Note G - Long-term Debt and Credit Lines
- ----------------------------------------

    On May 17, 1996, the Company entered into a new five-year unsecured $400
million revolving credit facility (Facility) which expires in May 2001. As of
August 31, 1998, unused and available revolving lines of credit totaled $100
million. The Company pays a variable commitment fee, which was 1/5 of one
percent, on the unused balance. Interest rates were variable, primarily based on
LIBOR, and were at an average rate of 6.2 percent. The Facility contains various
debt restrictions and provisions relating to net worth, interest coverage and
debt to earnings before interest, taxes, depreciation and amortization
(Debt/EBITDA) ratios. As of August 31, 1998, the Company was required to
maintain consolidated net worth of at least $150 million.

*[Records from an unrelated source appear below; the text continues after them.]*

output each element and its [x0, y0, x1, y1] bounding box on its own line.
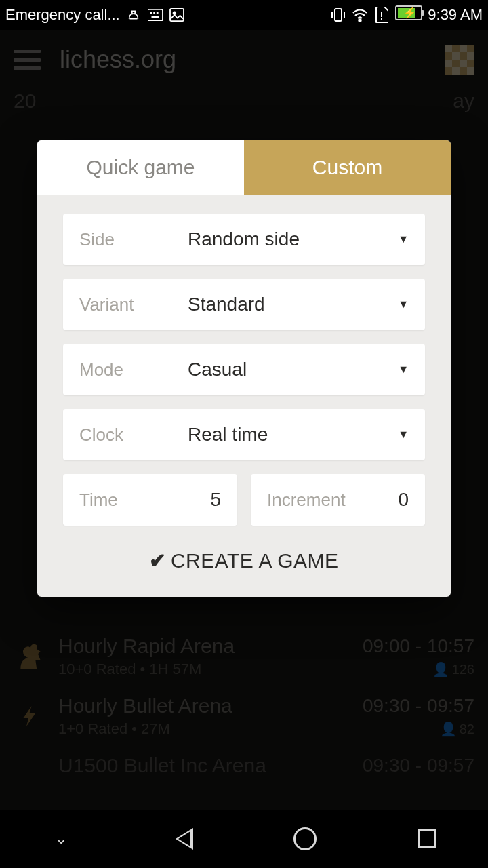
create-game-label: CREATE A GAME [171, 549, 339, 572]
sim-alert-icon [373, 7, 390, 23]
status-headline: Emergency call... [5, 6, 120, 24]
variant-label: Variant [79, 294, 188, 315]
app-viewport: lichess.org 20 ay Hourly Rapid Arena 10+… [0, 30, 488, 810]
chevron-down-icon: ▼ [398, 429, 409, 441]
chevron-down-icon: ▼ [398, 233, 409, 245]
increment-value: 0 [398, 489, 409, 511]
chevron-down-icon: ▼ [398, 298, 409, 311]
chevron-down-icon: ▼ [398, 363, 409, 376]
side-label: Side [79, 229, 188, 250]
wifi-icon [352, 7, 368, 23]
svg-rect-3 [157, 12, 159, 14]
side-value: Random side [188, 229, 398, 250]
svg-rect-4 [151, 16, 159, 18]
picture-icon [169, 7, 185, 23]
nav-caret-button[interactable]: ⌄ [41, 818, 81, 859]
svg-rect-7 [335, 9, 342, 21]
svg-rect-0 [148, 9, 163, 21]
android-icon [125, 7, 142, 23]
variant-value: Standard [188, 294, 398, 315]
svg-rect-9 [381, 12, 382, 17]
svg-rect-1 [150, 12, 152, 14]
vibrate-icon [330, 7, 346, 23]
svg-rect-10 [381, 18, 382, 20]
status-clock: 9:39 AM [428, 6, 483, 24]
svg-rect-2 [153, 12, 155, 14]
increment-label: Increment [267, 490, 346, 511]
nav-recent-button[interactable] [407, 818, 447, 859]
nav-back-button[interactable] [163, 818, 203, 859]
modal-tabs: Quick game Custom [37, 140, 451, 195]
clock-label: Clock [79, 425, 188, 446]
mode-select[interactable]: Mode Casual ▼ [63, 344, 425, 395]
clock-value: Real time [188, 424, 398, 446]
increment-input[interactable]: Increment 0 [251, 474, 425, 526]
battery-icon: ⚡ [395, 5, 422, 24]
create-game-modal: Quick game Custom Side Random side ▼ Var… [37, 140, 451, 597]
variant-select[interactable]: Variant Standard ▼ [63, 279, 425, 330]
android-statusbar: Emergency call... ⚡ 9:39 AM [0, 0, 488, 30]
clock-select[interactable]: Clock Real time ▼ [63, 409, 425, 460]
mode-label: Mode [79, 359, 188, 380]
tab-quick-game[interactable]: Quick game [37, 140, 244, 195]
svg-rect-5 [170, 9, 184, 21]
keyboard-icon [147, 7, 163, 23]
svg-point-8 [359, 19, 361, 21]
nav-home-button[interactable] [285, 818, 325, 859]
side-select[interactable]: Side Random side ▼ [63, 214, 425, 265]
mode-value: Casual [188, 359, 398, 380]
time-input[interactable]: Time 5 [63, 474, 237, 526]
android-navbar: ⌄ [0, 810, 488, 868]
time-value: 5 [210, 489, 221, 511]
time-label: Time [79, 490, 118, 511]
svg-point-6 [173, 12, 176, 14]
tab-custom[interactable]: Custom [244, 140, 451, 195]
check-icon: ✔ [149, 549, 167, 572]
create-game-button[interactable]: ✔ CREATE A GAME [63, 549, 425, 572]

    At August 31, 1998, the Company had unsecured, uncommitted lines of credit
with several banks for short-term borrowings aggregating $67 million, of which
$41 million was outstanding. Interest rates for these lines of credit were
variable and were at an average rate of 5.6 percent on August 31, 1998.
Borrowings under such lines are payable on demand. The Company also had
outstanding letters of credit totaling $22 million at August 31, 1998.

    On September 30, 1998, the Company entered into a new $75 million revolving
credit facility for the purchase of certain assets of Sequa Chemicals, the
specialty chemicals unit of Sequa Corporation. This facility is available
through October 30, 1998 or for 3 months after the closing of the acquisition
and contains various debt restrictions and other provisions which are the same
as those in the Facility described above. The rate is 75 basis points over
LIBOR. The Company will pay, after the initial draw, a commitment fee of
approximately 1/5 of one percent on the unused balance.

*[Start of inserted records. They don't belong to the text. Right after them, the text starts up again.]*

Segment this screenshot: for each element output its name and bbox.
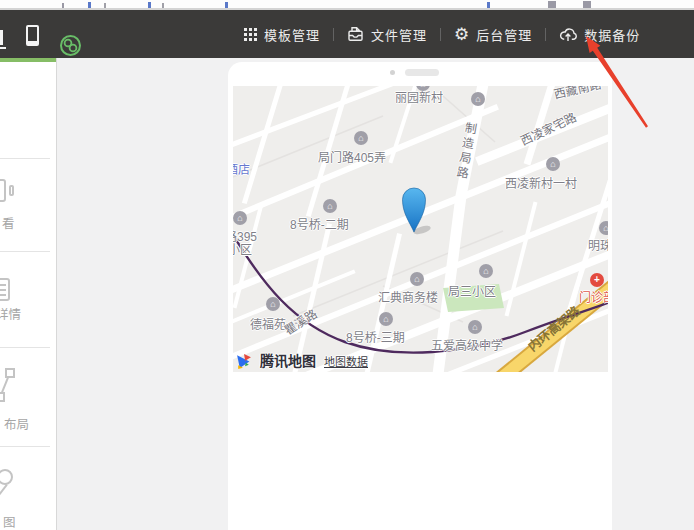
gear-icon: ⚙	[454, 26, 469, 43]
map-marker-pin[interactable]	[399, 186, 433, 238]
sidebar-item-detail[interactable]: 详情	[0, 251, 57, 341]
map-widget[interactable]: ⌂丽园新村⌂西藏南路酒店⌂局门路405弄⌂8号桥-二期⌂路395小区制造局路西凌…	[233, 86, 608, 372]
tencent-maps-logo-icon[interactable]	[235, 353, 252, 370]
nav-label: 后台管理	[476, 25, 532, 44]
grid-icon	[244, 28, 257, 41]
map-poi: ⌂汇典商务楼	[378, 288, 438, 306]
cloud-upload-icon	[559, 27, 577, 42]
place-poi-icon: ⌂	[233, 211, 247, 225]
map-brand[interactable]: 腾讯地图	[260, 350, 316, 370]
map-poi: ⌂丽园新村	[395, 88, 443, 106]
place-poi-icon: ⌂	[479, 264, 493, 278]
map-poi: ⌂五爱高级中学	[431, 336, 503, 354]
place-poi-icon: ⌂	[266, 297, 280, 311]
file-icon	[347, 26, 364, 42]
map-attribution: 腾讯地图 地图数据	[235, 350, 368, 370]
map-data-link[interactable]: 地图数据	[324, 353, 368, 369]
monitor-icon[interactable]	[0, 30, 3, 45]
sidebar-item-label: 图	[3, 512, 16, 530]
place-poi-icon: ⌂	[379, 312, 393, 326]
map-poi: ⌂8号桥-二期	[290, 215, 349, 233]
browser-remnant-strip	[0, 0, 694, 10]
screen: 模板管理 文件管理 ⚙ 后台管理	[0, 0, 694, 530]
nav-file-management[interactable]: 文件管理	[334, 10, 440, 58]
place-poi-icon: ⌂	[471, 92, 485, 106]
sidebar-item-layout[interactable]: 布局	[0, 347, 57, 437]
phone-camera-dot	[390, 70, 395, 75]
sidebar-item-view[interactable]: 看	[0, 158, 57, 248]
mobile-preview-icon[interactable]	[26, 25, 39, 46]
sidebar-active-strip	[0, 58, 57, 62]
editor-canvas: ⌂丽园新村⌂西藏南路酒店⌂局门路405弄⌂8号桥-二期⌂路395小区制造局路西凌…	[58, 58, 694, 530]
monitor-icon-base	[0, 47, 6, 49]
place-poi-icon: ⌂	[410, 272, 424, 286]
sidebar-item-label: 看	[2, 213, 15, 232]
place-poi-icon: ⌂	[354, 131, 368, 145]
map-poi: +门诊部	[579, 288, 608, 306]
sidebar-item-label: 布局	[4, 414, 29, 433]
phone-speaker-pill	[405, 69, 439, 76]
main-area: 看 详情 布局 图	[0, 58, 694, 530]
hospital-poi-icon: +	[590, 273, 604, 287]
sidebar-item-map[interactable]: 图	[0, 446, 57, 530]
nav-template-management[interactable]: 模板管理	[231, 10, 333, 58]
nav-label: 数据备份	[584, 25, 640, 44]
place-poi-icon: ⌂	[599, 221, 608, 235]
top-toolbar: 模板管理 文件管理 ⚙ 后台管理	[0, 10, 694, 58]
map-poi: ⌂局三小区	[448, 282, 496, 300]
map-pin-icon	[0, 469, 13, 485]
phone-preview: ⌂丽园新村⌂西藏南路酒店⌂局门路405弄⌂8号桥-二期⌂路395小区制造局路西凌…	[228, 62, 612, 530]
place-poi-icon: ⌂	[323, 199, 337, 213]
nav-data-backup[interactable]: 数据备份	[546, 10, 653, 58]
mobile-icon-detail	[28, 41, 37, 44]
map-poi: ⌂局门路405弄	[318, 148, 386, 166]
map-poi: 小区	[233, 240, 252, 258]
map-poi: ⌂8号桥-三期	[346, 328, 405, 346]
panel-icon-knob	[9, 185, 14, 196]
nav-label: 文件管理	[371, 25, 427, 44]
map-poi: ⌂西凌新村一村	[505, 174, 577, 192]
toolbar-nav: 模板管理 文件管理 ⚙ 后台管理	[231, 10, 653, 58]
place-poi-icon: ⌂	[546, 157, 560, 171]
link-icon[interactable]	[60, 35, 81, 56]
panel-icon	[0, 179, 6, 202]
map-poi: ⌂明珠	[588, 236, 608, 254]
map-poi: 酒店	[233, 160, 250, 178]
nav-label: 模板管理	[264, 25, 320, 44]
place-poi-icon: ⌂	[468, 320, 482, 334]
sidebar-item-label: 详情	[0, 304, 21, 323]
nav-backend-management[interactable]: ⚙ 后台管理	[441, 10, 545, 58]
sidebar: 看 详情 布局 图	[0, 58, 57, 530]
chain-link-icon	[62, 37, 79, 54]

                                      -8-
<PAGE>   9

Note H - Contingencies
- ----------------------

Environmental Matters
- ---------------------

Sacramento, California

    In June 1989, the United States District Court approved a Partial Consent
Decree (Decree) requiring Aerojet to conduct a Remedial
Investigation/Feasibility Study (RI/FS) of Aerojet's Sacramento, California site
and to prepare a RI/FS report on specific environmental conditions present at
the site and alternatives available to remedy such conditions. Aerojet also is
required to pay for certain governmental oversight costs associated with
compliance with the Decree. The State of California recently expanded
surveillance of perchlorate and nitrosodimethylamine (NDMA) under the RI/FS
because these chemicals were detected in public water supply wells near
Aerojet's property at previously undetectable levels using new testing
protocols.

    Aerojet has substantially completed its efforts under the Decree to
determine the nature and extent of contamination at the facility and to identify
the technologies that will likely be used to remediate the site. The remediation
costs are principally for design, construction, enhancement and operation of
groundwater and soil treatment facilities, ongoing project management and
regulatory oversight, and are expected to be incurred over a period of
approximately 15 years.

San Gabriel Valley Basin, California

    Aerojet, through its Azusa facility, has been named by the U.S.
Environmental Protection Agency (EPA) as a potentially responsible party (PRP)
in the portion of the San Gabriel Valley Superfund Site known as the Baldwin
Park Operable Unit (BPOU). Regulatory action involves requiring site specific
investigation, possible cleanup, issuance of a Record of Decision (ROD)
regarding regional groundwater remediation and issuance to Aerojet and 18 other
PRPs Special Notice letters requiring groundwater remediation.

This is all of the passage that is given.